Further, the GCC countries, with Saudi Arabia in the lead, took in more than half a million American and other countries’ foreign armed forces personnel that came to liberate Kuwait. In short, the GCC-U.S. relationship was the cornerstone of the internationally concerted action that succeeded in reversing Iraq’s aggression against Kuwait. In tandem with American diplomatic efforts, the GCC countries helped ensure majority UN Security Council votes aimed at ensuring that Iraq’s actions would be defeated. In so doing, they helped prevent Iraq from expanding its invasion to the other GCC countries.

The international alliance, of which the GCC countries were the most prominent Arab component, not only liberated Kuwait. It re-instated the country’s internationally recognized legitimate government. It restored freedom and security to the Kuwaiti people. The GCC countries were second to none in replacing the substantial amounts of energy lost during the course of the invasion and occupation. In the process, they helped calm international anxieties related to oil production and pricing whilst protecting the vital source of energy that fuels the engine of global economic growth.

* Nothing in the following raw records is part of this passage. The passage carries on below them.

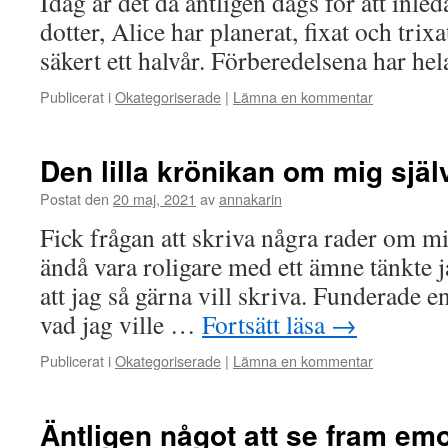
Idag är det då äntligen dags för att inle
dotter, Alice har planerat, fixat och trix
säkert ett halvår. Förberedelsena har h
Publicerat i
Okategoriserade
|
Lämna en kommentar
Den lilla krönikan om mig själ
Postat den
20 maj, 2021
av
annakarin
Fick frågan att skriva några rader om mi
ändå vara roligare med ett ämne tänkte j
att jag så gärna vill skriva. Funderade e
vad jag ville …
Fortsätt läsa
→
Publicerat i
Okategoriserade
|
Lämna en kommentar
Äntligen något att se fram em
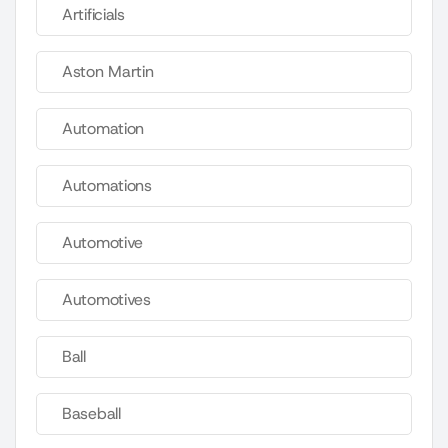
Artificials
Aston Martin
Automation
Automations
Automotive
Automotives
Ball
Baseball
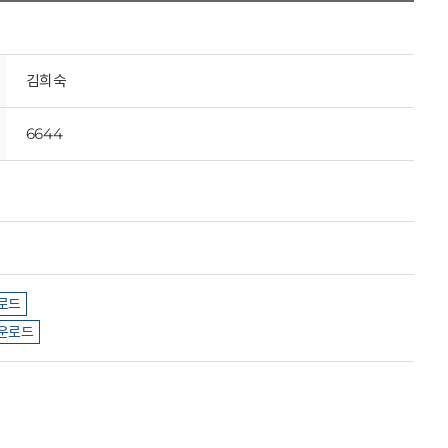
김희숙
6644
로드
운로드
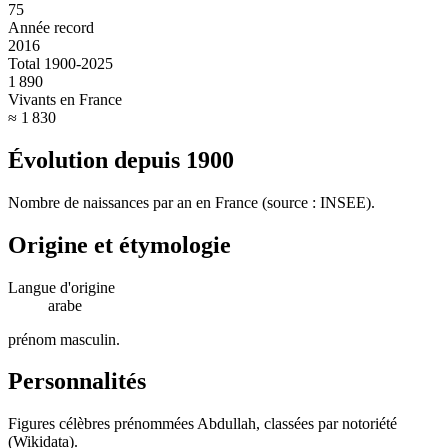
75
Année record
2016
Total 1900-2025
1 890
Vivants en France
≈ 1 830
Évolution depuis
1900
Nombre de naissances par an en France (source : INSEE).
Origine et étymologie
Langue d'origine
arabe
prénom masculin
.
Personnalités
Figures célèbres prénommées
Abdullah
, classées par notoriété
(Wikidata).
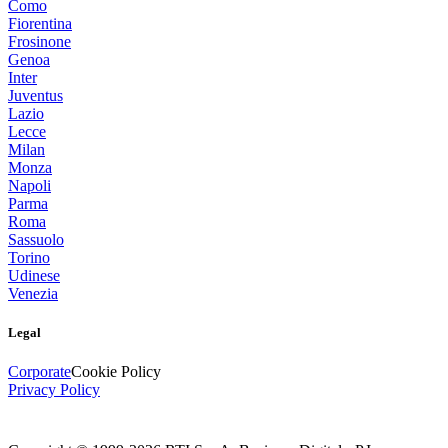
Como
Fiorentina
Frosinone
Genoa
Inter
Juventus
Lazio
Lecce
Milan
Monza
Napoli
Parma
Roma
Sassuolo
Torino
Udinese
Venezia
Legal
Corporate
Cookie Policy
Privacy Policy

…And What Was Enforced and Strengthened

But this was not all. The alliance persuaded the world’s highest political body, the UN Security Council, to do what neither it nor any other institution had ever done before, or since: guarantee the border between two countries, i.e., Kuwait and Iraq. Even now, the border remains the only one in the world which the UN member countries are legally bound to uphold.

And, not least, the coalition highlighted the need to strengthen The Hague and Geneva Conventions regarding the laws of war. It did so with a view to providing more effective mechanisms to prevent a recurrence of what, following in the wake of Iraq’s act of war, were some of the most egregious acts imaginable committed by one country against another country’s people, its society, economy, institutions, and its environment and natural resources.

Notwithstanding ongoing debate about other aspects of the crisis and conflict, a glance in the rear view mirror will reveal that these and other achievements are of no small moment in the annals of U.S.-GCC and U.S.-other Arab strategic, economic, political, and related ties. Certainly they were without precedence at the time in the history of Allied cooperation in defense of a region that, then as now, is vital to the world’s economy and, as such, of overriding importance not just to its inhabitants but to all of humankind.